A surprising non-convergence phenomenon in training deep networks

January 21, 2022, zoom

Suvrit Sra

MIT, Electrical and Computer Engineering

Abstract

The gap between optimization theory and machine learning practice is even wider than previously thought. I will talk about a surprising phenomenon we observed while training deep neural networks: the parameters do not converge to stationary points of the loss function! Despite this non-convergence of weights, we observe that the progress in minimizing the loss saturates. This unexpected behavior challenges existing convergence theory, and we offer an initial explanation based on ergodic theory of dynamical systems. swathe of new research questions. This phenomenon also opens a variety of research questions worthy of further investigation; I will highlight some of these in the talk.
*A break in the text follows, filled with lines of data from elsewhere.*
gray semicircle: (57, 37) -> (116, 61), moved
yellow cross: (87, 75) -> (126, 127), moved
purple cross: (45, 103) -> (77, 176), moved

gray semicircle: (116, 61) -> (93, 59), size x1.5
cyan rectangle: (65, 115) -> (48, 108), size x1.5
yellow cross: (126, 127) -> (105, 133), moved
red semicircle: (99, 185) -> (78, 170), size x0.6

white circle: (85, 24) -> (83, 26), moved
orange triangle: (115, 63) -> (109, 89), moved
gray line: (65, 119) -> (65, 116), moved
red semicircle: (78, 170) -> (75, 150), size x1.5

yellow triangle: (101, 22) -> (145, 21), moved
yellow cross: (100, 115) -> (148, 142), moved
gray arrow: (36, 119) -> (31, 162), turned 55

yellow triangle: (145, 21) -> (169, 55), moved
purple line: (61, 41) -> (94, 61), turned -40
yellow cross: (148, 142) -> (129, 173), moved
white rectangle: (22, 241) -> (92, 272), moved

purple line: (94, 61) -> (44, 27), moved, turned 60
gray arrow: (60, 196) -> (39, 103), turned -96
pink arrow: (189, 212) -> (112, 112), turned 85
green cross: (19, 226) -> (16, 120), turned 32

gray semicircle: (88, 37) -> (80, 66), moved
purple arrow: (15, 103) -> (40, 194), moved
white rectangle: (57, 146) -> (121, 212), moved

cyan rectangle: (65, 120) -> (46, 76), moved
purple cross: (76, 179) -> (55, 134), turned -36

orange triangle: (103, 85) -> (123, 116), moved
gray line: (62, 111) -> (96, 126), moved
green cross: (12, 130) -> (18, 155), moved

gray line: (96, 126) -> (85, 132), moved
Talk based on joint work with Jingzhao Zhang, Haochuan Li, Ali Jadbabaie.

Speaker's Bio

Suvrit Sra is an Associate Professor in the EECS Department at MIT, and also a core faculty member of the Laboratory for Information and Decision Systems (LIDS), the Institute for Data, Systems, and Society (IDSS), as well as a member of MIT-ML and Statistics groups. His research bridges a number of mathematical areas such as differential geometry, matrix analysis, convex analysis, probability theory, optimal transport, and optimization with machine learning. He is also a co-founder and Chief Scientist of Macro-Eyes, an AI driven startup.